We tend to view the lives of the famous through their popularity or accomplishments. Gates gives us a glimpse at the shoulders of those on which they stand. Fame (and coverage in Us! Weekly) is fleeting, but the legacy created by the character of our forebears endures. This isn’t a new revelation, of course. Scripture has long told us the ways in which God’s story is transmitted well by some, and poorly by others from generation to generation, underscoring that what we are given by those who came before us shapes us, but need not define us. King Josiah, whose story is told in 2 Kings 22:1-23:30, came from the line of King David, but the reigns of his father and grandfather were marked by idolatry and moral compromise. He was given a kingdom shaped by their choices but defied the dark gravity of their sin by making choices that would have made his forebear David proud. Yet when given the throne after his father died, Josiah’s son, Jehoahaz, chose the way of his grandfather instead, reversing the good Josiah had done (2 Kings 23:32). Biblical figures are often just like us, too.

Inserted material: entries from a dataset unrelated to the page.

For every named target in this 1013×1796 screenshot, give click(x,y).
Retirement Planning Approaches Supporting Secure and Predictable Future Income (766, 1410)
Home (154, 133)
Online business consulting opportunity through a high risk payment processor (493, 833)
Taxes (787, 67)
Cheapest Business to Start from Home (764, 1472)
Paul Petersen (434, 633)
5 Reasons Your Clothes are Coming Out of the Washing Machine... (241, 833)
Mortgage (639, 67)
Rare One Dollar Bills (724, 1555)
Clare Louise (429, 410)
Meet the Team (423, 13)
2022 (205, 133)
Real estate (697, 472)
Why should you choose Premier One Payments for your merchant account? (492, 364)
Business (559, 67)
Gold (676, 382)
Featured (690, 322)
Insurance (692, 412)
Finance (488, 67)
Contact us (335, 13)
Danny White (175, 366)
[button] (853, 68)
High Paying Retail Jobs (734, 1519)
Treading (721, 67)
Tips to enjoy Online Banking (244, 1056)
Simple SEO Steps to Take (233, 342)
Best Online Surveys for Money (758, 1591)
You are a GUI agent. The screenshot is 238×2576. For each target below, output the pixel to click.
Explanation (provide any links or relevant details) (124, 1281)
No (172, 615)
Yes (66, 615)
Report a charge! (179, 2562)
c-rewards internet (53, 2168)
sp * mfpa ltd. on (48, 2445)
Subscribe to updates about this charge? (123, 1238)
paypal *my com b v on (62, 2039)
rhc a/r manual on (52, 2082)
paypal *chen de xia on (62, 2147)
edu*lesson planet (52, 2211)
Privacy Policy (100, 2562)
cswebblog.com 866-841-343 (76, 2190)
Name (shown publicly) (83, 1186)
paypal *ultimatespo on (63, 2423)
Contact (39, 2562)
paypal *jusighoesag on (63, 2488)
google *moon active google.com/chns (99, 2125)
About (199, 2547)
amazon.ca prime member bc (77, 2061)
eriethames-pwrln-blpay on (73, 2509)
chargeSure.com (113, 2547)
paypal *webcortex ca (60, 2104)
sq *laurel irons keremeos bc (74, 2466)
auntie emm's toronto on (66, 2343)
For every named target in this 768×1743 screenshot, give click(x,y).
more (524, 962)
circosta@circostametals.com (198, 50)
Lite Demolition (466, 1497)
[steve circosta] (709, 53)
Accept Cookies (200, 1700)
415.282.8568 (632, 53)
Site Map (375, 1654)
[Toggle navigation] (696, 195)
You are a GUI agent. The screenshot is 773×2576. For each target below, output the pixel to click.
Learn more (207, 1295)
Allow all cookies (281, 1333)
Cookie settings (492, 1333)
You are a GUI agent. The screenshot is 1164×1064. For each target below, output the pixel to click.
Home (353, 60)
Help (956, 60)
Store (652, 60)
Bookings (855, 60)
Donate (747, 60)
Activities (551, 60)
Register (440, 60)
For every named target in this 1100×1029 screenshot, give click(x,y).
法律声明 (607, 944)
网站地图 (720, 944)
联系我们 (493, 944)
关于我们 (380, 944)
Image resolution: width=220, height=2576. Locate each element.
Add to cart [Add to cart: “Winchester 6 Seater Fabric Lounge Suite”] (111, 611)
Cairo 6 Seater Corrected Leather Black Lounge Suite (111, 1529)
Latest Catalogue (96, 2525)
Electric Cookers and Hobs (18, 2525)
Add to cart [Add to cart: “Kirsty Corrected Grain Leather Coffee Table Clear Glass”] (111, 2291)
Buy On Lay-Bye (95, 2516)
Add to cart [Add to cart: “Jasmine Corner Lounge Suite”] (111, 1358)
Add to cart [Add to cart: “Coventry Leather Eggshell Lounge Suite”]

Psychologist Carl Rogers rightly observed that what is most personal is most general. Finding Your Roots uses the lens of a particular person’s experience to reflect our own. We are just like the stars, as Gates’s work asks each one of us to remember our own family histories with compassion and discernment, and recognize that the stories we are telling with our lives will become the history of those who come after us.